Notes
Outline
Minnesota’s 2001 Property Tax Reform
Presentation to House Property Tax Relief and Local Sales Tax Division
Lack of accountability was primary rationale for reform
 General education levy mandated by state but levied by districts
 Complex property classification structure frustrated taxpayer understanding, and resulted in similar neighboring properties having different tax burdens
 Certain municipalities’ budgets funded primarily through state aid rather than local taxpayers
Lack of accountability was primary rationale for reform
 High class rates on non-resident property classes allowed some communities to export large portions of their levies with others dependent on residents only
 Certain school referendum levies borne primarily by nonresident or non-benefiting properties
 Municipalities allowed to capture school district and county levies through tax increment financing
Goals of the Reform
Realign the state-local fiscal relationship:
 Increase state’s role in funding state priorities (education, courts, transit)
 Decrease state’s role in financing municipal services to give residents more direct responsibility for municipal service decisions
Goals of the Reform
Increase local accountability:
 Ensure that significant share of local fiscal responsibility is borne by residents, since they wield the political power to affect local spending decisions
Goals of the Reform
Restructure state tax relief programs:
 Begin to shift state tax relief dollars to programs that consider a taxpayer’s ability-to-pay.
Goals of the Reform
Make proposal politically palatable by:
Providing a widespread tax reduction so that virtually all properties receive a benefit in the year of implementation.
Minimize changes in existing tax burdens.
Elements of the Reform
 General education takeover – replace $880 million statewide tax ($1.3 billion gross levy) with state aid
 Class rate compression – reduce range of non-ag class rates from 3.4:1 to 2:1.  Establish uniform class rates for all single-unit residential-type properties.

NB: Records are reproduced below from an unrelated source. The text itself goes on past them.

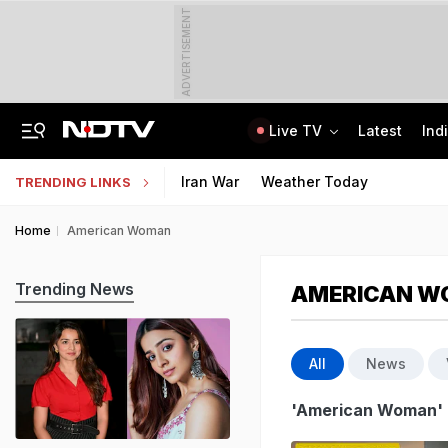
ADVERTISEMENT
Live TV
Latest
Ind
81 Waterlogging Calls, 32 Fallen Trees As Rain Chokes Delhi Roads
Jawahar Navodaya Vidyalaya Selection Test Registration Deadline Extended
Iran War
Weather Today
TRENDING LINKS
Home
American Woman
Trending News
AMERICAN 
All
News
'American Woman'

 Market value credits – new programs created to compensate lower-valued home and agricultural properties for loss of preferential class rate treatment
Elements of the Reform
 New direct state levy on commercial-industrial and seasonal recreational property to offset reductions in class rates and general education takeover
 Exempt agricultural and seasonal recreational properties from school operating referendums (with offsetting state aid for existing referenda)

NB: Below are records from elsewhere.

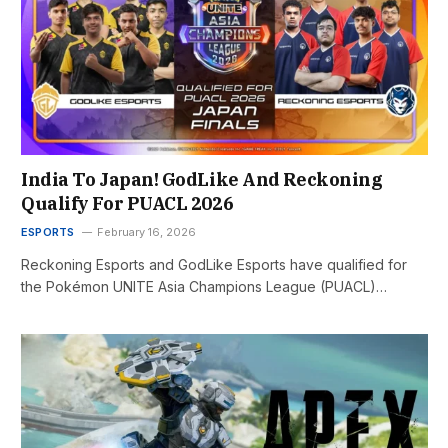
India To Japan! GodLike And Reckoning
Qualify For PUACL 2026
ESPORTS
February 16, 2026
Reckoning Esports and GodLike Esports have qualified for
the Pokémon UNITE Asia Champions League (PUACL)…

 Restructure state aids by eliminating (most) HACA and increasing LGA by $140 million.
Elements of the Reform
 Replace $80 million metro transit levy and $7 million Greater Minnesota transit levies with state revenues funded through MVST dedication
 Make homeowner property tax refund program significantly more generous.
 Complete state takeover of district court funding
Elements of the Reform
 Partial replacement of school district operating referenda with state aid, providing property tax relief to most districts and additional school revenues to the others.
 Increase state equalization for school debt levies.